Hasta el doctor Migard, del país C, publicó una declaración en su cuenta oficial: "Todos debemos tener palabra. Entiendo cómo se siente la Doctora YC, pero un acuerdo es un acuerdo. Espero que acepte la realidad, que sepa ganar, pero también perder. Si yo fuera ella, no lo negaría".

El internet ardía de aplausos y mensajes de apoyo a Migard.

El doctor Sanz, inquieto, fue a buscar a Gabriela con el celular en la mano.

—Señorita Yllescas, ¿qué vamos a hacer ahora?

Gabriela pasó la página del expediente que estaba revisando.

—¿Qué pasa?

El doctor Sanz la miró con incredulidad.

—¿No ha visto lo que dicen en internet?

—Ya lo leí —respondió Gabriela con calma.

Sanz no podía creer lo tranquila que estaba.

Gabriela cerró el expediente y agregó:

—¿De qué sirve ponerse nervioso? ¿Acaso así se nos va a ocurrir una solución?

El doctor Sanz se quedó callado.

Tenía razón.

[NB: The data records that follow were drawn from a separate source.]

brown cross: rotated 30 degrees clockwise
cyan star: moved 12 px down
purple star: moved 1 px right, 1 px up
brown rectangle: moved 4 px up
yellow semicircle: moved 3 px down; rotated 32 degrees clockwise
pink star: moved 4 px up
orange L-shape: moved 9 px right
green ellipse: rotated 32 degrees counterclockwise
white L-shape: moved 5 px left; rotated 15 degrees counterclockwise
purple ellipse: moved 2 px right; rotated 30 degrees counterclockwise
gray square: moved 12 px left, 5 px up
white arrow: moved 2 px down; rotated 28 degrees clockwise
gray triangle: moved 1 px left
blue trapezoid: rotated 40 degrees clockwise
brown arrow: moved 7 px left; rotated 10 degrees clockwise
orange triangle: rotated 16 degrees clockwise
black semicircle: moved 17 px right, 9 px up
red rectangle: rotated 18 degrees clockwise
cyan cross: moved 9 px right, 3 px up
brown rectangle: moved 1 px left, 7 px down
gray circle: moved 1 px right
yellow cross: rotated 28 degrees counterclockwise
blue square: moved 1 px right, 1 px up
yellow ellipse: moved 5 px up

De nada servía el apuro, pero aun así le sorprendía la serenidad de Gabriela, sobre todo ahora que sentía que el país C les había pasado por encima.

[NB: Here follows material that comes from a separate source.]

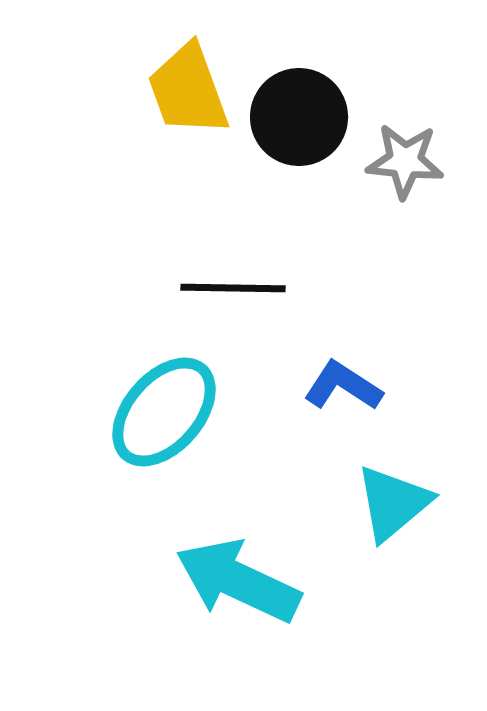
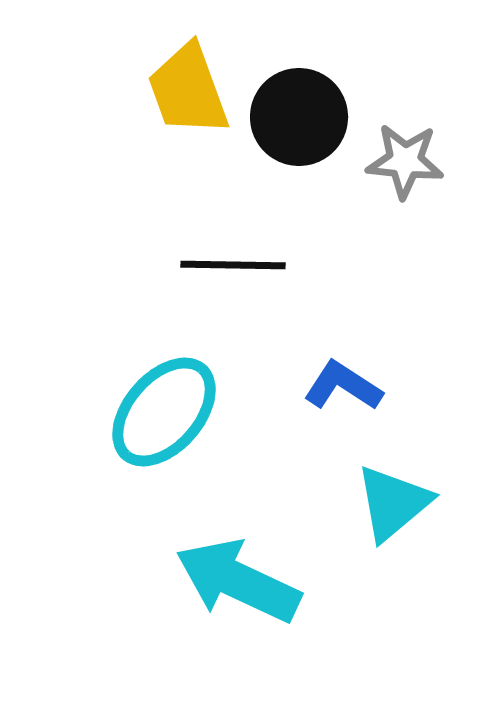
black line: moved 23 px up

—Señorita Yllescas, ¿entonces qué haremos?

Gabriela entrecerró los ojos.

—En este momento no nos queda más que tragarnos este trago amargo.

—¿Cómo dice? —preguntó Sanz, sin poder creerlo.

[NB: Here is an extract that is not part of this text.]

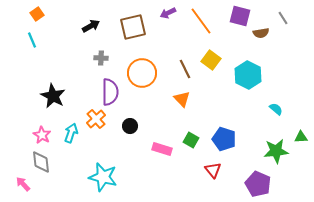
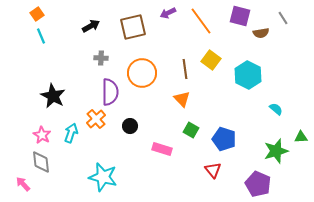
cyan line: moved 9 px right, 4 px up
brown line: rotated 18 degrees clockwise
green square: moved 10 px up
green star: rotated 10 degrees counterclockwise
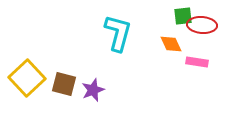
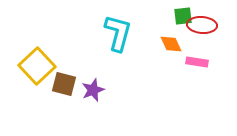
yellow square: moved 10 px right, 12 px up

Gabriela apretó el puente de la nariz, cansada.

—¡Pero señorita Yllescas! ¡Esto es claramente una trampa del país C! ¿Cómo vamos a quedarnos de brazos cruzados?

—No hay más remedio —dijo Gabriela, resignada.

Sanz no podía creer que la situación hubiera llegado tan lejos. Se dejó caer en la silla, derrotado.

Gabriela suspiró.

—Tampoco pensé que el país C fuera a jugar tan sucio.

Sanz frunció el ceño, tratando de consolarla.

—Señorita Yllescas, sé que esto no es culpa tuya...

Afuera de la oficina, Bravo escuchaba todo y sonreía con satisfacción. Jamás imaginó ver a Gabriela tan acorralada.

Habló despacio, con voz firme:

—Buenos días. Soy YC, la directora del programa Oasis. Este proyecto comenzó en 2023 y terminó oficialmente en mayo de 2025. Hoy anuncio que el programa Oasis se ha completado con éxito. ¡La humanidad tiene, desde ahora, un nuevo hogar donde vivir!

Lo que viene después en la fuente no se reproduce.